> [WHAT TO WORK ON]: The records that follow are to be repeated exactly, without any pictures.

> [SUPPLIED MATERIAL]:
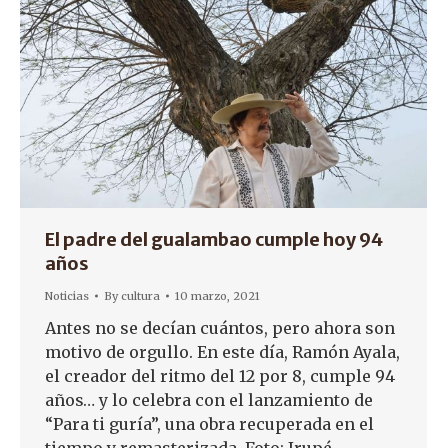
El padre del gualambao cumple hoy 94
años
Noticias
By
cultura
10 marzo, 2021
Antes no se decían cuántos, pero ahora son
motivo de orgullo. En este día, Ramón Ayala,
el creador del ritmo del 12 por 8, cumple 94
años… y lo celebra con el lanzamiento de
“Para ti guría”, una obra recuperada en el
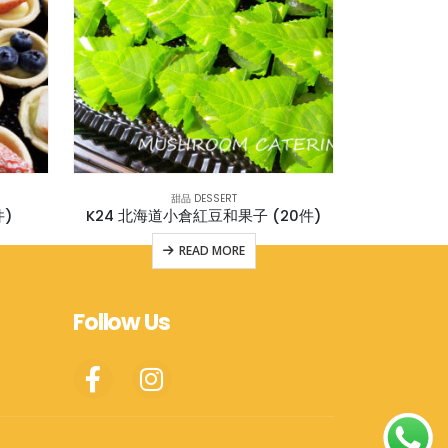
甜品 DESSERT
件)
K24 北海道小倉紅豆和果子 (20件)
READ MORE
Follow Us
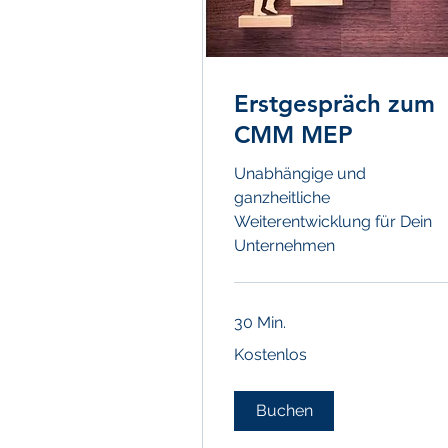
Erstgespräch zum
CMM MEP
Unabhängige und
ganzheitliche
Weiterentwicklung für Dein
Unternehmen
30 Min.
Kostenlos
Kostenlos
Buchen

> [ANSWER BOX]:
El padre del gualambao cumple hoy 94
años
Noticias
By
cultura
10 marzo, 2021
Antes no se decían cuántos, pero ahora son
motivo de orgullo. En este día, Ramón Ayala,
el creador del ritmo del 12 por 8, cumple 94
años… y lo celebra con el lanzamiento de
“Para ti guría”, una obra recuperada en el
甜品 DESSERT
件)
K24 北海道小倉紅豆和果子 (20件)
READ MORE
Follow Us
Erstgespräch zum
CMM MEP
Unabhängige und
ganzheitliche
Weiterentwicklung für Dein
Unternehmen
30 Min.
Kostenlos
Kostenlos
Buchen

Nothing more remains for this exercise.